§ **WORK REQUEST**
Wherever the word "Готово" occurs in the lines below, copy the whole line.

Top of EXERCISE INPUTS

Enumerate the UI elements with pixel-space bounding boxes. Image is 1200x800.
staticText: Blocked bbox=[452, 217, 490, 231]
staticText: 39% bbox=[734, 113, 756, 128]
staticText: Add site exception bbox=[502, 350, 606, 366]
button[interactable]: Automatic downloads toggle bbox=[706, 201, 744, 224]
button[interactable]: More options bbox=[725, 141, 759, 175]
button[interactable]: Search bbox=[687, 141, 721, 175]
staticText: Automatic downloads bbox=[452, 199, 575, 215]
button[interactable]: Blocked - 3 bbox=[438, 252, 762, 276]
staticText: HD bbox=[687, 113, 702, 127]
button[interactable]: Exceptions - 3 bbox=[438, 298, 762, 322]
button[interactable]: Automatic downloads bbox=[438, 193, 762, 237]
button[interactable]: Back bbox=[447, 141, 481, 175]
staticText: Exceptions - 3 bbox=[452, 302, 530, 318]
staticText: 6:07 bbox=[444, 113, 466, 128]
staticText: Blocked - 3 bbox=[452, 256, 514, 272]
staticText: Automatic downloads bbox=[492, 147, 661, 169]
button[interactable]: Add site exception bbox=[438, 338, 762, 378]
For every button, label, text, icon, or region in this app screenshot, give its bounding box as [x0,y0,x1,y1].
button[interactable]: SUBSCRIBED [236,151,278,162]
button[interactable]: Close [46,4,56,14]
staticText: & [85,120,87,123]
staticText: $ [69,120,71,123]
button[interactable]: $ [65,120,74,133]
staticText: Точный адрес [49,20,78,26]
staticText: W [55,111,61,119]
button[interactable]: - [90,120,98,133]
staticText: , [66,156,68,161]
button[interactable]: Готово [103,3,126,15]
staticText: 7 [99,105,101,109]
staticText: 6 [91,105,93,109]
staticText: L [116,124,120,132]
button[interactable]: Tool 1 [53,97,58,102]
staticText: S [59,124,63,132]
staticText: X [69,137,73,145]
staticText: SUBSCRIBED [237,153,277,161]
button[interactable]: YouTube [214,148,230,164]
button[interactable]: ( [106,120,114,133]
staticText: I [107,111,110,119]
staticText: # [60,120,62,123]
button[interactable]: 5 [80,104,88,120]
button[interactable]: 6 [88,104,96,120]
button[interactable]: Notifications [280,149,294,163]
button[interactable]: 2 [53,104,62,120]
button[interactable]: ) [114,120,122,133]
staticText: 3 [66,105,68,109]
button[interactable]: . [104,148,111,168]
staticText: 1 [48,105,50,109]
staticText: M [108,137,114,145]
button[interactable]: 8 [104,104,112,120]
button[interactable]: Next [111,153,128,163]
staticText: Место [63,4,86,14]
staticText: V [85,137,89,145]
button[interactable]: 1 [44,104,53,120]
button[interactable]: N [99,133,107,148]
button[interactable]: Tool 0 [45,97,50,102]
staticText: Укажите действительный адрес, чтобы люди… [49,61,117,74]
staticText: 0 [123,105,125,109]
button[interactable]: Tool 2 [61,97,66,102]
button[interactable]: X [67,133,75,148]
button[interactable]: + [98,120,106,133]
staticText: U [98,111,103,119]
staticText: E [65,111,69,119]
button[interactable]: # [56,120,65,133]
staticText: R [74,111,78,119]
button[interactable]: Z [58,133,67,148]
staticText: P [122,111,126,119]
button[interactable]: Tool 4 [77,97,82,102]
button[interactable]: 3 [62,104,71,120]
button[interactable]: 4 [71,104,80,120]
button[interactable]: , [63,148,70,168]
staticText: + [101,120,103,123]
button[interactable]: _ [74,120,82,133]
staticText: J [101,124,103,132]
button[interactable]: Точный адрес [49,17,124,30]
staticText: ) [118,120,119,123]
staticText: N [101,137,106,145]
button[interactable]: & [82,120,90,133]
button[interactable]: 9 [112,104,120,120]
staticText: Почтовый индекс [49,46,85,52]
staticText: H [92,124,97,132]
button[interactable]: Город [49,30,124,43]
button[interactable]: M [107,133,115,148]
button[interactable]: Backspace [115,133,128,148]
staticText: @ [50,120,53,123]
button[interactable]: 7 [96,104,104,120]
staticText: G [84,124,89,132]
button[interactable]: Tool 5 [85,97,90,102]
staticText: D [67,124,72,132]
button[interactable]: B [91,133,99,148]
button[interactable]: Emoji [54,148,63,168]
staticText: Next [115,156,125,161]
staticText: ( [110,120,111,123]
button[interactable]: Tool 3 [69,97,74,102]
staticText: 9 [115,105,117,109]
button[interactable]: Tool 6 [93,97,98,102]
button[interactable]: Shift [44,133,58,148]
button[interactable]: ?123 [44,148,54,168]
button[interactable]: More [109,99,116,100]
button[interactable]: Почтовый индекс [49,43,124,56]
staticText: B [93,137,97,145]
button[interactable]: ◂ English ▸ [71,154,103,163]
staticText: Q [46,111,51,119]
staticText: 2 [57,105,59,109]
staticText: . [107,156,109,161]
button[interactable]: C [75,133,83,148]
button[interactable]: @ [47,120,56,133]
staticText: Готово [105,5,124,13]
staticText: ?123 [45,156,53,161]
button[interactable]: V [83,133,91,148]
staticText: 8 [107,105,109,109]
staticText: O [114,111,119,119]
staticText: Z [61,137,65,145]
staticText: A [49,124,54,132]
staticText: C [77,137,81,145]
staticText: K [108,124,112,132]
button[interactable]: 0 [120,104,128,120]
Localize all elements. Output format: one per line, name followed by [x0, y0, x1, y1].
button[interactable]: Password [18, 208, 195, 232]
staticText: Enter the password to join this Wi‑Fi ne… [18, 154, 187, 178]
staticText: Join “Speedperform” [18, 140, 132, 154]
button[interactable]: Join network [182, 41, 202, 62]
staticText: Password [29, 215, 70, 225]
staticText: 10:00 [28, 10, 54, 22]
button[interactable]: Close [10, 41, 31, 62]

Bottom of EXERCISE INPUTS

§ **SOLUTION TO THIS TASK**
button[interactable]: Готово [103,3,126,15]
staticText: Готово [105,5,124,13]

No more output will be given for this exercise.